#### [DATA SUPPLIED]
----------------------------------------

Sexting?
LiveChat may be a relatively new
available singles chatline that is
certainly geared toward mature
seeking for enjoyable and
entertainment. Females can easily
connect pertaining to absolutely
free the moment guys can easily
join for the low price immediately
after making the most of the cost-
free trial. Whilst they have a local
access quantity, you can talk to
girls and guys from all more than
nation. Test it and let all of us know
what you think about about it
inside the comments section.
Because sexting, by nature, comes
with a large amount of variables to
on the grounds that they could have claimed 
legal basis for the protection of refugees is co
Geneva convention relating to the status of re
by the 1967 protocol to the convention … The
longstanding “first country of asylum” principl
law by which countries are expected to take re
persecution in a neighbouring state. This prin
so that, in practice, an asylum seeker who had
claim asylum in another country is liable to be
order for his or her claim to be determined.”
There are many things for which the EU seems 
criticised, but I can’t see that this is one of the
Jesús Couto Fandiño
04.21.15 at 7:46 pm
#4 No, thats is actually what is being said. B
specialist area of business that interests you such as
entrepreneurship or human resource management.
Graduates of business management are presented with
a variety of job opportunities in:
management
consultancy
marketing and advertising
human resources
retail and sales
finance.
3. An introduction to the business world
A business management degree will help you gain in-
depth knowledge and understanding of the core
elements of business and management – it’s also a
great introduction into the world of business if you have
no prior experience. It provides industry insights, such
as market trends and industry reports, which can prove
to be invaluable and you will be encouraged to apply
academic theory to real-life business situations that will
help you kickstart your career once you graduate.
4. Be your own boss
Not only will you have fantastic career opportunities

----------------------------------------

#### [PROBLEM REQUIREMENTS]
Search the data for the word "business" and report how many lines include it, with the number alone.

#### [FINISHED TASK]
7